_Exercise objective_
How many lines in the records below hold the word "Giants"? Answer with the number alone.

_Source information_
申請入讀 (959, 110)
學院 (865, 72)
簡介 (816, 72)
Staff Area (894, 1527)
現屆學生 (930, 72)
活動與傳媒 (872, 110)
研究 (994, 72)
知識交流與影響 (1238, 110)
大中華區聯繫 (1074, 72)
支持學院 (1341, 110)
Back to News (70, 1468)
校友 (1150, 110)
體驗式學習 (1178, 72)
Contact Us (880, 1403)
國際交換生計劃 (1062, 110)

--

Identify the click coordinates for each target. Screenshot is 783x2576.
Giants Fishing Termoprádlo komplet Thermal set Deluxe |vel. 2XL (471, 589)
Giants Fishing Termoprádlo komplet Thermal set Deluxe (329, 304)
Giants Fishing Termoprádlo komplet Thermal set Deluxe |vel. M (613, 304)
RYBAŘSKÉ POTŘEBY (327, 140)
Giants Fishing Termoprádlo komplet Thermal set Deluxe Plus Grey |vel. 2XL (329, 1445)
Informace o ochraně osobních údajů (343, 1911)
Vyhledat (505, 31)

...

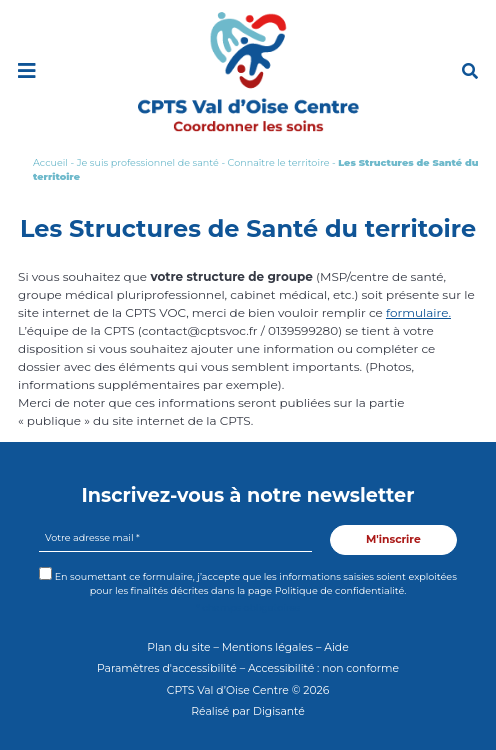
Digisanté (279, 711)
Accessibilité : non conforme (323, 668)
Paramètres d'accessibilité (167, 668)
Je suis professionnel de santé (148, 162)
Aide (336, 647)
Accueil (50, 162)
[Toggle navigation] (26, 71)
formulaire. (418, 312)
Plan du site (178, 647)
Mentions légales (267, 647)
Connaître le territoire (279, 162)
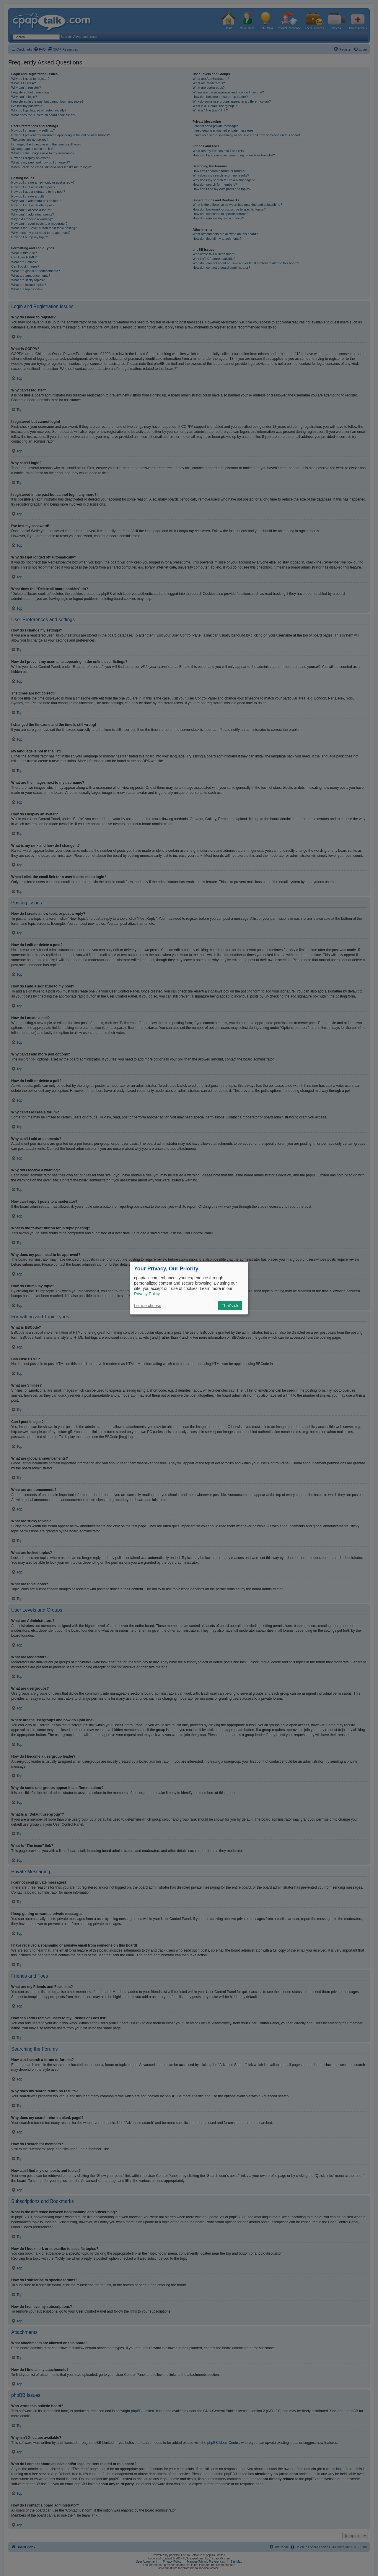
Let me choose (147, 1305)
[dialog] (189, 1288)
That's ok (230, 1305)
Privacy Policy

_Solution to this task_
4